:: WHAT NEEDS TO BE DONE ::
Return the records, each one exactly as written.

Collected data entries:
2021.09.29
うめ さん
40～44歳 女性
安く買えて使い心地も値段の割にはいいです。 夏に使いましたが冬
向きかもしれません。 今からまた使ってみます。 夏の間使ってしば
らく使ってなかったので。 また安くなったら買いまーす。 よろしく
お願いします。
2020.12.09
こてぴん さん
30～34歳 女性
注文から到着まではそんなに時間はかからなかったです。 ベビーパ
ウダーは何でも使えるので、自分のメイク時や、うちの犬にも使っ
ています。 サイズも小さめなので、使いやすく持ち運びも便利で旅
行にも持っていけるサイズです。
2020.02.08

:: ANSWER SPACE ::
2021.09.29
うめ さん
40～44歳 女性
安く買えて使い心地も値段の割にはいいです。 夏に使いましたが冬
向きかもしれません。 今からまた使ってみます。 夏の間使ってしば
らく使ってなかったので。 また安くなったら買いまーす。 よろしく
お願いします。
2020.12.09
こてぴん さん
30～34歳 女性
注文から到着まではそんなに時間はかからなかったです。 ベビーパ
ウダーは何でも使えるので、自分のメイク時や、うちの犬にも使っ
ています。 サイズも小さめなので、使いやすく持ち運びも便利で旅
行にも持っていけるサイズです。
2020.02.08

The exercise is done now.